La mappa globale dei geni
Gli studiosi spiegano che: “L’autismo non è determinato da un singolo gene o da una mutazione isolata, ma da un complesso intreccio di varianti genetiche comuni e rare che influenzano lo sviluppo neuronale e la comunicazione sinaptica. Grazie alla combinazione di dati provenienti da biobanche e studi clinici internazionali, il gruppo ha individuato una serie di geni chiave coinvolti nella regolazione dell’attività neuronale, nella plasticità cerebrale e nella formazione dei circuiti che modulano il comportamento sociale e la comunicazione”.
“Tra le regioni genomiche identificate, molte si sovrappongono a quelle già associate ad altre condizioni neuropsichiatriche, come schizofrenia, disturbo da deficit di attenzione e depressione, indicando un continuum biologico tra i diversi disturbi del neurosviluppo – sottolineano -. Queste connessioni genetiche non significano confusione diagnostica, ma un terreno biologico comune su cui le esperienze ambientali e lo sviluppo cerebrale costruiscono traiettorie differenti”.
L’indagine ha permesso anche di comprendere meglio le differenze tra uomini e donne nello spettro autistico, rivelando che le donne necessitano di un carico genetico maggiore per sviluppare sintomi clinici equivalenti, una conferma del cosiddetto “female protective effect”. Gli autori precisano che: “Questi risultati non riflettono una minore incidenza biologica, ma una diversa espressione fenotipica che spesso porta a diagnosi tardive o mancate nelle donne e nelle ragazze”.
Un altro aspetto cruciale dello studio riguarda l’inclusione di popolazioni non europee, spesso sottorappresentate nelle ricerche genetiche.
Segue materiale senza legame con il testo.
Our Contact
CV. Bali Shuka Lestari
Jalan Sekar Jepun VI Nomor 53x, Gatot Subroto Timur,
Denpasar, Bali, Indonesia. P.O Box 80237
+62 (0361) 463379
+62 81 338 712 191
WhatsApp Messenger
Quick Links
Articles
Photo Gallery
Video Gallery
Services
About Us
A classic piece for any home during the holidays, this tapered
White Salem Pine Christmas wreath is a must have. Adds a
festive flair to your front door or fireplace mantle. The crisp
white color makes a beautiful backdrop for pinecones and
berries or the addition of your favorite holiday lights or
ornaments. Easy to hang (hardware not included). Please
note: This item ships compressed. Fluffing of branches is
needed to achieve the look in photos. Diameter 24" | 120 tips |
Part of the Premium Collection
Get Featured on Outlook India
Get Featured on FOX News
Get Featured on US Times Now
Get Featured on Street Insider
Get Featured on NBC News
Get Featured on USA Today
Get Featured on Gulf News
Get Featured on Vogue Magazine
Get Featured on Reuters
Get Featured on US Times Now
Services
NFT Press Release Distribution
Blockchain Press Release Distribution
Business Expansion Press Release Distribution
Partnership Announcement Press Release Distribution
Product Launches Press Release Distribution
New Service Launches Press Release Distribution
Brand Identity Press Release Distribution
L’approccio multi-ancestrale ha consentito di identificare varianti specifiche in diverse origini etniche, migliorando l’accuratezza dei punteggi di rischio poligenico e rendendo i risultati più rappresentativi a livello globale. “Per comprendere davvero le radici dell’autismo, la ricerca deve riflettere la diversità umana. La genetica non può essere interpretata solo attraverso un’unica popolazione di riferimento”, evidenziano gli studiosi.
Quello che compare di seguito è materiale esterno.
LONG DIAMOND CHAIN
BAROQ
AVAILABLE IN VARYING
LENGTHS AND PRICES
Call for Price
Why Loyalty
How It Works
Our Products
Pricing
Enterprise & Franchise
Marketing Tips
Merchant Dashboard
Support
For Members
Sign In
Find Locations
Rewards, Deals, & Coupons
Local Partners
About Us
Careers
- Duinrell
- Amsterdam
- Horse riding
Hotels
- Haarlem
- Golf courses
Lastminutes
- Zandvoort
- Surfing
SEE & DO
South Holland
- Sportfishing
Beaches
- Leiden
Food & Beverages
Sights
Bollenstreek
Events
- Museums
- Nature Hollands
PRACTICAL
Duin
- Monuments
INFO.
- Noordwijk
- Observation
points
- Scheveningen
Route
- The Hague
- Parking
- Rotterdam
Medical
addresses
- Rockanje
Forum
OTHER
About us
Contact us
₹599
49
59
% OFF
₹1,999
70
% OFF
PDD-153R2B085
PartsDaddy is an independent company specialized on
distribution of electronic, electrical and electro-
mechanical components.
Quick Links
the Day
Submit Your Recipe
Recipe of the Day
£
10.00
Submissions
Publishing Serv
Differenze di genere e nuove prospettive cliniche
L’integrazione dei dati genetici con quelli dell’espressione genica nei tessuti cerebrali ha rivelato, spiegano i ricercatori, che: “Molti dei geni implicati nell’autismo sono attivi durante le prime fasi dello sviluppo fetale, in particolare nelle regioni corticali coinvolte nell’elaborazione del linguaggio e nelle funzioni sociali. Questo suggerisce che l’autismo nasce da una combinazione di predisposizione genetica e fattori che modulano lo sviluppo neuronale nei primi momenti della vita”.
Oltre a rafforzare la comprensione biologica del disturbo, i risultati delineano nuove prospettive per la medicina di precisione, aprendo la possibilità di sviluppare strumenti diagnostici basati sui profili genetici individuali. Tuttavia, gli autori ricordano che la genetica non definisce la persona, ma ne delinea solo una parte, e che le differenze neurobiologiche devono essere interpretate come variabilità e non come deficit.
“L’autismo è una condizione complessa e profondamente umana, radicata nella diversità biologica della specie. Comprendere i meccanismi genetici non serve a ridurre le persone a un genoma, ma a costruire conoscenza, accoglienza e percorsi clinici più precisi e rispettosi delle differenze”, concludono.